A new Aged Care Act – Have your say!

On 17 January 2024, COTA Australia, in partnership with the Older Persons Advocacy Network and 10 other older people and carer organisations, released their Preliminary Key Issues Paper in response to the New Aged Care Act Exposure Draft.

Scheduled to come into effect on 1 July 2024, this ground-breaking piece of legislation will inform the future of Australia’s aged care. It is vital for older people, their families, and anyone with an interest in the aged care sector to have their say.  This is why we need to hear your views!

Read our Key Issues paper or a summarised version here.

Key issues in the Aged Care Exposure Draft

The Aged Care Royal Commission recognised that the design of the current aged care system meant older people and their families had limited power compared to providers and regulators. However, it proposed a more transparent rights-based approach to aged care, with stronger regulatory powers to correct the power imbalance.

You may recall that last year we ran consultations about various aspects of the Act, which some of you will have attended. Given the benefit of your views and experiences, we made a submission that reflected the feedback provided at the consultations. We are pleased to see that the exposure draft for the New Aged Care Act addresses much of our feedback, with 29 of our submission recommendations reflected in the draft. But the exposure draft doesn’t go far enough to deliver choice and control, transparency, an effective complaints process and enforceability of rights.

Some of the key issues we identified include:

  • The choice and control over how we receive care and services,
  • ensuring rights are enforced,
  • the need for an effective, independent, complaints process
  • the transparency of aged care providers and government actions, and
  • ensuring the Act commences by 1 July 2024 so older people don’t have to wait longer for their rights.

Our Key Issues Paper has been prepared by COTA Australia and OPAN, in partnership with 10 other older people and carer organisations.

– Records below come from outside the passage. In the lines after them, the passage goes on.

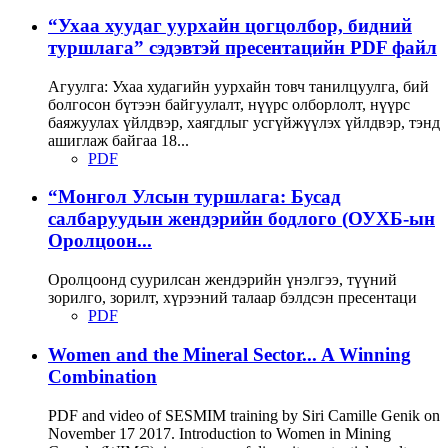
“Ухаа хуудаг уурхайн цогцолбор, бидний
туршлага” сэдэвтэй пресентацийн PDF файл
Агуулга: Ухаа худагийн уурхайн товч танилцуулга, бий
болгосон бүтээн байгуулалт, нүүрс олборлолт, нүүрс
баяжуулах үйлдвэр, хаягдлыг усгүйжүүлэх үйлдвэр, тэнд
ашиглаж байгаа 18...
PDF
“Монгол Улсын туршлага: Бусад
салбаруудын жендэрийн бодлого (ОУХБ-ын
Оролцоон...
Оролцоонд суурилсан жендэрийн үнэлгээ, түүний
зорилго, зорилт, хүрээний талаар бэлдсэн пресентаци
PDF
Women and the Mineral Sector... A Winning
Combination
PDF and video of SESMIM training by Siri Camille Genik on
November 17 2017. Introduction to Women in Mining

It presents a preliminary assessment of some of the key issues with the Exposure Draft of the new Aged Care Act and proposes possible solutions for discussion. It is not designed to be an exhaustive list and there will be other issues that arise based on the feedback of older people, carers and stakeholders.  The paper does not address aspects of the Act that we support.

COTA/OPAN Consultations on their submission to the Exposure Draft

A heart-felt thank you to the 717 people who registered for our online Aged Care Exposure Draft consultation on Friday 19 January, and to the 720 people who registered for Monday’s follow-up event.  Our CEO Patricia Sparrow and co-host OPAN CEO Craig Gear, were thrilled by the level of engagement. Your valuable feedback will be included in our final submission to the Australian Government.

We apologise to anyone who feels their voice was not heard during the consultations due to the enthusiastic response across our chat, Q&A, and through direct comments. However, there is still time to have your say on the Aged Care Act Exposure Draft before consultation closes on 16 February.

How to get involved

The Department of Health and Aged Care has a range of opportunities, including:

  • Survey – closes Friday 16 February 2024. Click here to complete online.
    The survey can also be completed by calling 1800 318 209.
  • Workshops and drop-in sessions – to 14 February 2024.
    Click here for locations and to register.

Written submissions – also close on Friday 16 February 2024.
Click here for more information.

We welcome the opportunity to provide feedback to the Australian Government before final decisions have been taken. A final analysis of the exposure draft will be included in our joint submission at the end of the consultation period. We expect Parliament to conduct an inquiry into the next version of the Bill, which must include the parts of the exposure draft still missing (e.g. fees and charges) and call on Australian Government to ensure the ‘Rules’ (subordinate legislation) are available for this inquiry to scrutinise.